Quand nous venons nous asseoir dans le dojo, nous répondons à cette aspiration intérieure mystérieuse de l’esprit d’éveil et nous nous engageons dans l’éveil, peut-être sans même le comprendre.
« Alors, tenez le ferme, cet esprit d’éveil, car c’est votre propre trésor » continue Shantideva.
Et quel est notre propre trésor ?
Il est ce que le Bouddha appelle ‘’le Trésor de l’œil de la Vraie Loi’’, le Shôbôgenzô, titre que Maître Dôgen a donné à son œuvre. C’est pour trouver ce trésor que, nous venons pratiquer dans le dojo.
Assis, dans la pleine conscience de ce qui Est, nous accomplissons la raison même de notre existence. Le mystère se révèle dans la Présence. Nous nous asseyons et nous regardons l’impermanence, l’apparition et la disparition des choses, sans rien saisir, sans rien rejeter. Se laisser Être sans opposer le poids et la résistance des pensées discriminantes, des opinions conditionnées, des attentes et des peurs. Une acceptation inconditionnelle de ce qui apparaît dans notre propre esprit et que contemple le Trésor de l’Œil, Genzô. Un non-faire vivant, attentif et curieux, libéré du désir de devenir ceci ou cela.
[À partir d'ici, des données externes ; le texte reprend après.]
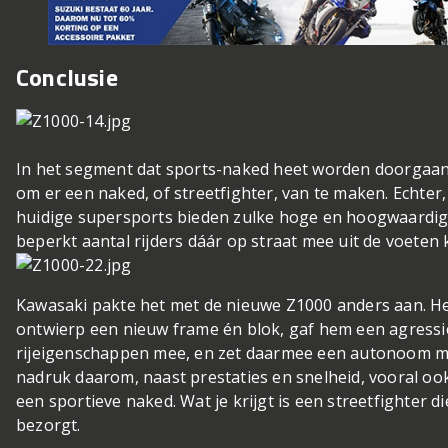
Conclusie
In het segment dat sports-naked heet worden doorgaa
om er een naked, of streetfighter, van te maken. Echter
huidige supersports bieden zulke hoge en hoogwaardige
beperkt aantal rijders dáár op straat mee uit de voeten 
Kawasaki pakte het met de nieuwe Z1000 anders aan. He
ontwierp een nieuw frame én blok, gaf hem een agressief
rijeigenschappen mee, en zet daarmee een autonoom mod
nadruk daarom, naast prestaties en snelheid, vooral ook
een sportieve naked. Wat je krijgt is een streetfighter d
bezorgt.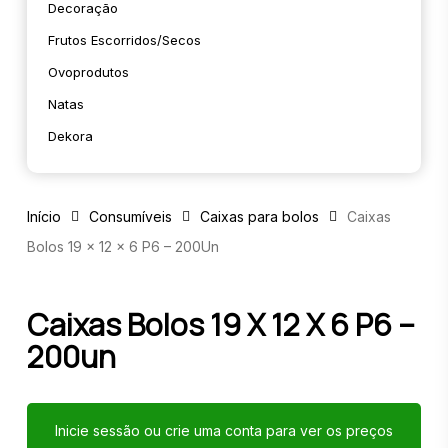
Decoração
Frutos Escorridos/secos
Ovoprodutos
Natas
Dekora
Início
Consumíveis
Caixas para bolos
Caixas
Bolos 19 x 12 x 6 P6 – 200Un
Caixas Bolos 19 X 12 X 6 P6 –
200un
Inicie sessão ou crie uma conta para ver os preços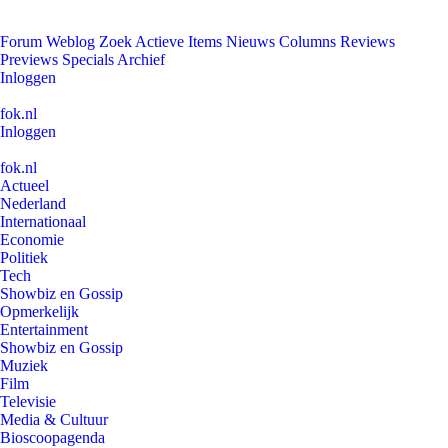
Forum
Weblog
Zoek
Actieve Items
Nieuws
Columns
Reviews
Previews
Specials
Archief
Inloggen
fok.nl
Inloggen
fok.nl
Actueel
Nederland
Internationaal
Economie
Politiek
Tech
Showbiz en Gossip
Opmerkelijk
Entertainment
Showbiz en Gossip
Muziek
Film
Televisie
Media & Cultuur
Bioscoopagenda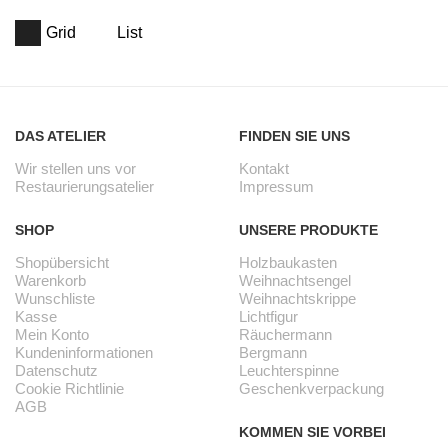
Grid
List
DAS ATELIER
FINDEN SIE UNS
Wir stellen uns vor
Kontakt
Restaurierungsatelier
Impressum
SHOP
UNSERE PRODUKTE
Shopübersicht
Holzbaukasten
Warenkorb
Weihnachtsengel
Wunschliste
Weihnachtskrippe
Kasse
Lichtfigur
Mein Konto
Räuchermann
Kundeninformationen
Bergmann
Datenschutz
Leuchterspinne
Cookie Richtlinie
Geschenkverpackung
AGB
KOMMEN SIE VORBEI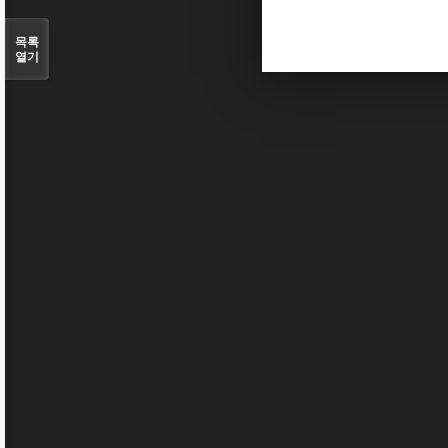
목록
열기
Car pour percevoir les sensations, pour écouter les sons, sentir les odeurs, voir les lumières et les couleurs, pour contempler l’impermanence, nous n’avons aucun effort à faire. Simplement accepter ‘’ce qui vient à nous’’ et garder l’œil ouvert ! Il s’agit juste de nous confier, de nous laisser Être dans ce moment présent insaisissable et de nous rencontrer nous-mêmes dans notre propre lumière. Le Trésor est toujours déjà là et l’esprit d’éveil se révèle à lui-même !
Shantideva poursuit : « Au moment même où l’esprit d’éveil naît en eux, les plus misérables des prisonniers du Samsara**, méritent le nom de Bodhisattva ».
Nous ne devenons pas un bodhisattva en forçant notre volonté personnelle à courir vers un devenir imaginaire. Ce n’est pas un nom qui récompense des efforts, ni un nouveau statut qui nous différencie des autres !
L’esprit d’éveil est notre propre Trésor de l’œil et quand, dans la Présence vivante, il s’illumine en nous-mêmes, nous retrouvons le bodhisattva que nous avons toujours été, quelqu’un de fondamentalement bon et aimant. Un avec toute chose, avec chaque être : il n’y a plus de séparation, plus ni sujet ni objet, simplement total engagement dans l’éveil qui s’actualise de lui-même (genjo koan). C’est cela le secret de zazen, accepter de se laisser Être, simplement. C’est ainsi que le bodhisattva se révèle.
« N’abandonnez pas l’esprit d’éveil, recommande Shantideva, et vous traverserez les mille douleurs de l’existence, vous calmerez les souffrances des êtres et vous goûterez mille et mille bonheurs. J’ai quelque chose à offrir pour les êtres. Je renonce à moi-même et je me donne au Bouddha tout entier sans réserve ».
*Shāntideva, (685-763) moine indien de la Voie du milieu (madhyamika) une des principales écoles du bouddhisme mahāyāna.
**Samsāra, c’est le monde de l’errance perpétuelle, le monde de l’illusion, du moi conditionné.